Verzadigd versus onverzadigd
De woorden "verzadigd" en "onverzadigd" worden bij verschillende gelegenheden in de scheikunde met verschillende betekenissen gebruikt.
Verzadigd
Verzadiging betekent niet meer kunnen vasthouden of volledig gevuld zijn.
In de organische chemie kunnen verzadigde koolwaterstoffen ook wel alkanen worden genoemd. Ze hebben het hoogste aantal waterstofatomen dat een molecuul kan bevatten. Alle bindingen tussen koolstofatomen en waterstofatomen zijn enkelvoudige bindingen. Hierdoor is de bindingsrotatie toegestaan tussen alle atomen. Ze zijn het eenvoudigste type koolwaterstoffen. Verzadigde koolwaterstoffen hebben de algemene formule C n H 2n+2. Deze voorwaarden verschillen enigszins voor de cycloalkanen omdat ze cyclische structuren hebben.

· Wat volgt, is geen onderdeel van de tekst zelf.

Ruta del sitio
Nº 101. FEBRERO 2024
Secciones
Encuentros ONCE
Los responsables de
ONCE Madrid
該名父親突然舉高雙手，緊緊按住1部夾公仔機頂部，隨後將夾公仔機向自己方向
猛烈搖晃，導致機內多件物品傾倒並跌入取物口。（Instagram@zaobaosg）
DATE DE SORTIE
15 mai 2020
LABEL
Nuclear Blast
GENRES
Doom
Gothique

Verzadigd wordt ook gebruikt om te verwijzen naar een toestand van een oplossing waarin geen opgeloste stof meer kan worden opgelost. Met andere woorden, de maximale hoeveelheid opgeloste stof wordt opgelost in het oplosmiddel. Daarom, wanneer er extra opgeloste stof aan wordt toegevoegd, hebben opgeloste moleculen de neiging te precipiteren (of verschijnen als een afzonderlijke fase) zonder op te lossen. Het verzadigingspunt hangt af van de temperatuur, druk, hoeveelheid oplosmiddel en de aard van chemicaliën.

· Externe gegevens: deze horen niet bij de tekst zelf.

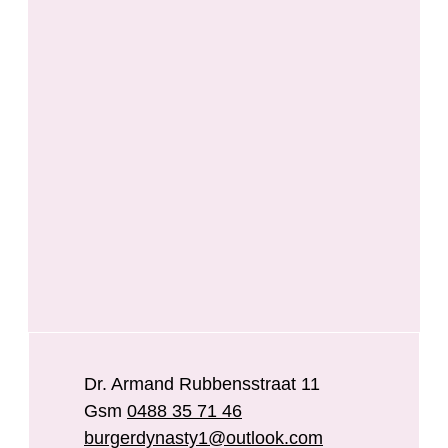
Adres
Adres
Gsm
E-mail
Website
,
Dr. Armand Rubbensstraat 11
0488 35 71 46
burgerdynasty1
@
outlook.com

In de milieuwetenschap betekent verzadiging van de bodem of het waterlichaam met een element (bijv. de bodem is verzadigd met stikstof) dat het niet meer elementen kan opslaan. Soms zeggen we bij oppervlakteprocessen dat het membraan of het oppervlak verzadigd is. Baseverzadiging betekent bijvoorbeeld dat het oppervlak volledig is gevuld met basiskationen, die uitwisselbaar kunnen zijn. In de organometaalchemie betekent een verzadigd complex wanneer er 18 valentie-elektronen zijn. Dat betekent dat de verbinding coördinatief verzadigd is (bevat de hoogst mogelijke hoeveelheid liganden). Ze kunnen dus geen substitutie- en oxidatieve additiereacties ondergaan. Als van een eiwit wordt gezegd dat het verzadigd is, betekent dit dat alle bindingsplaatsen op dat moment bezet zijn.
Onverzadigd
Het woord "onverzadigd" geeft de betekenis van "niet volledig gevuld". Het heeft dus de tegenovergestelde betekenis van verzadigen.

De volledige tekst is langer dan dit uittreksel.